Use this tab to select the text of the tags to be shown. 'Morphology/Topic/User/Clues' serve the separate built-in tag groups. Some tag display texts are quite boring and you could switch them off.
'Show Repeated Tags' if not set, will remove the sequentially repeated tags.
'Tag Names' means "show display names of tags". 'Tag Codes' means "show the codes of tags".

3.4 Filters

This tab shows and allows to select any of the tags included in the dictionary as filters for the words and clues. The tags are presented by the codes and the display text (as created by CPT Word Lists). Since there are 4 groups of tags ('Morpho', 'User', 'Topic', and 'Clues'), the filtering is done in two steps: the first is in a group of tags and the second is in total (for all groups).
In a group: if a tag is not selected, the word/clue having this tag will be marked as 'bad'.
In total: if a word/clue has at least one 'bad' mark, it will be excluded from the search/browse list.

In simple words, you can do global queries via the tag filters. For example, open the 'smile.dic' dictionary. In the dialog 'Display Options' select 'Browse Style' and 'Words' in 'Style' tab, and the tag 'miniatures' only from 'Morphology Tags' in 'Filters' tab, and you will get the words of one or two characters only in the display list.

'Select All' button can be used to select all items in the current list. 'Ignore Unselected npt/bpt' is used when the list contains npt type and bpt type tags. If you need to select tags, let's say, from bpt group only, you can check the box and this will mean "ignore the unselected from the other group". If not checked the filter will skip the words having unselected tag from npt group even if it has the selected bpt tags.

3.5 Length

This tab is for additional filters. Only the words having the selected word length will be shown.

'Select From List' will enable the list box and you can select exactly the lengths you wish. Just to remind that you can do multiple selection via the mouse and Ctrl key pressed.
'All' means no length filters. The rest of radio buttons from '<7' to '>=33' can be used to select a range of lengths.


4. Search Text Field

This is the field in the center of the top window bar. Here you can enter a word to search for. Simple regular expressions, bidi, and Unicode notation are supported (if not disabled). Note that the searching is for words, not strings. For example, in 'Search Clues' mode, to find an entry containing "word", you have to enter the regular expression "*word*", or in 'Search Words' mode, to find the word "word" the pattern "word" is OK. To switch off the regular expressions, use the 'Input' tab in 'Search Options' dialog.

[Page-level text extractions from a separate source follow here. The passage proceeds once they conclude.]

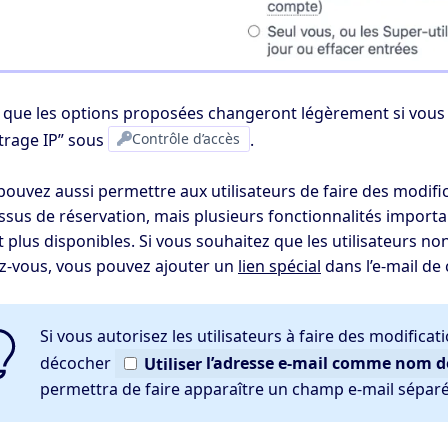
 que les options proposées changeront légèrement si vous 
ltrage IP” sous
Contrôle d’accès
.
ouvez aussi permettre aux utilisateurs de faire des modifica
ssus de réservation, mais plusieurs fonctionnalités import
 plus disponibles. Si vous souhaitez que les utilisateurs no
z-vous, vous pouvez ajouter un
lien spécial
dans l’e-mail de
Si vous autorisez les utilisateurs à faire des modifica
décocher
Utiliser
l’adresse e-mail comme nom d
permettra de faire apparaître un champ e-mail séparé 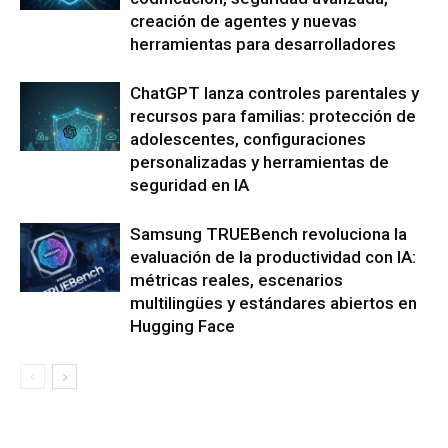
creación de agentes y nuevas
herramientas para desarrolladores
ChatGPT lanza controles parentales y
recursos para familias: protección de
adolescentes, configuraciones
personalizadas y herramientas de
seguridad en IA
Samsung TRUEBench revoluciona la
evaluación de la productividad con IA:
métricas reales, escenarios
multilingües y estándares abiertos en
Hugging Face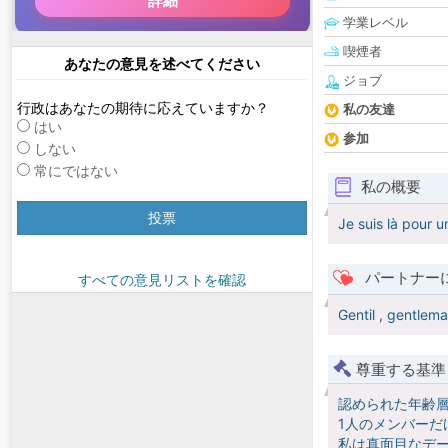
学業レベル
喫煙者
あなたの意見を述べてください
ジョブ
行政はあなたの期待に応えていますか？
私の友達
はい
参加
しない
常にではない
私の概要
投票
Je suis là pour u
パートナー
すべての意見リストを確認
Gentil , gentlem
尊重する基準
認められた年齢
1人のメンバーだ
私は真面目なデー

The search pattern you can enter is restricted to subset of regular expression syntax using the following special symbols:

* matches 0 or more characters
? matches exactly one character
| starts alternative pattern to search
\char is the 'escape' way to match the char, where char is any Unicode character
[set] matches any one character from the set
[^set] matches any one character not in the set, where set can have the following forms:
charString includes the characters from the string
char1-char2 includes the characters from char1 to char2 in the ascending Unicode order

Inside the set, the '[', '*', '?', '^', and '\' (the last one if not preprocessed) have no special meaning, ']' is not allowed and '-' is allowed only as a special character. This way, you can search for a string, having the character '?', using the pattern "*[?]*" ('?' is not interpreted as special) or using a pattern with escaping: "*\?*". To search for '[' you have to use patterns with escaping. To search for '\' (the escape character), use the pattern "*\\*". The Java "hexadecimal notation" (\uxxxx) for specifying char can be used as well. For example, "\u0031" means "1" or "DIGIT ONE".

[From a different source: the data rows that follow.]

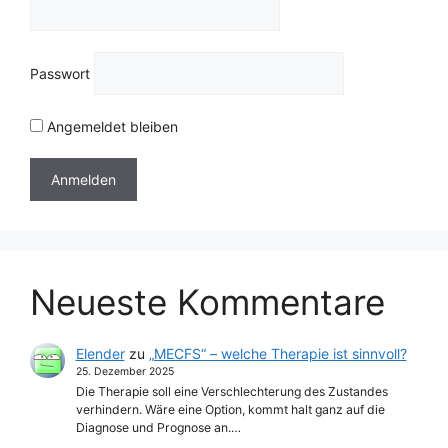
Passwort
Angemeldet bleiben
Neueste Kommentare
Elender
zu
„MECFS“ – welche Therapie ist sinnvoll?
25. Dezember 2025
Die Therapie soll eine Verschlechterung des Zustandes
verhindern. Wäre eine Option, kommt halt ganz auf die
Diagnose und Prognose an.…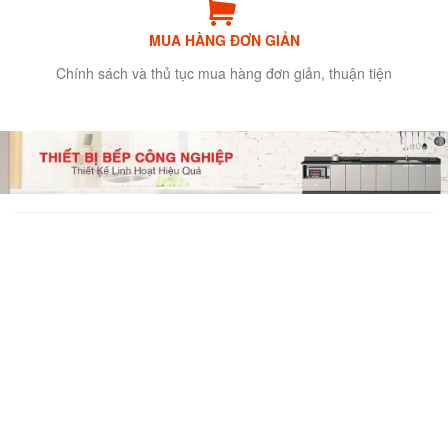
MUA HÀNG ĐƠN GIẢN
Chính sách và thủ tục mua hàng đơn giản, thuận tiện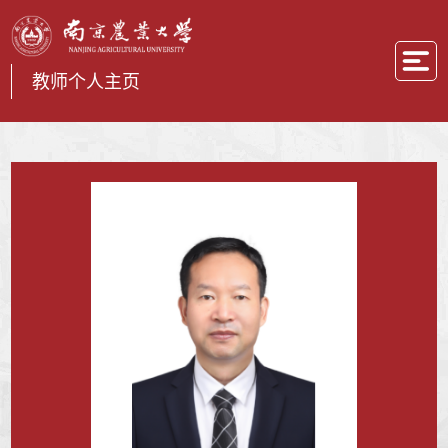
教师个人主页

Since the idea is to match words, not strings, the meaning of '*' and '?' is the same as used in operating systems for the file name expansion, but different from the classic regular expressions used in egrep and friends. Here are two examples:
will match all words having 4 or more letters, starting with 'ase' but not including 'e' and 'x' as a forth character;
will match all 5 letters words, starting with 'ba' and ending with 'a', and will match all 6 letters words, starting with 'ga'.

The syntax of the search pattern is checked and you could receive error message even for well-formed expression due to restrictions in the implementation (e.g. protected CTrees).

Meanwhile, you can see the whole dictionary in the text area via selecting 'Search Style' and 'Words' in the 'Display Options' dialog and then enter the search pattern "*". Well, there is no problem for small dictionaries, but all depends on the available memory - the program has to unpack everything and to format the lines in the text area. If the dictionary is protected some how, this kind of search will be ignored or you will not be able to copy from the text area via the clipboard.

You can use the 'Search' button instead of Enter key to start the searching. This button will mean 'Find Next' when working in 'Browse Style' - the searching will start from the list item following the last selected. The Enter key will always start from the beginning.


5. Search Options

The first button on the right of the text field will start a dialog for the keyboard input and search options.

Search Options dialog

5.1 Input Tab

'Allow \uxxxx notation' will transparently convert the \uxxxx encoded characters to Unicode.

MS Windows Version:

'Watch clipboard' is for watching the changes in the system clipboard. Any new text will be immediately searched. You can minimize the program and the result of the searching ('Yes' or 'No') will appear for a while in the desktop bar field of the minimized program.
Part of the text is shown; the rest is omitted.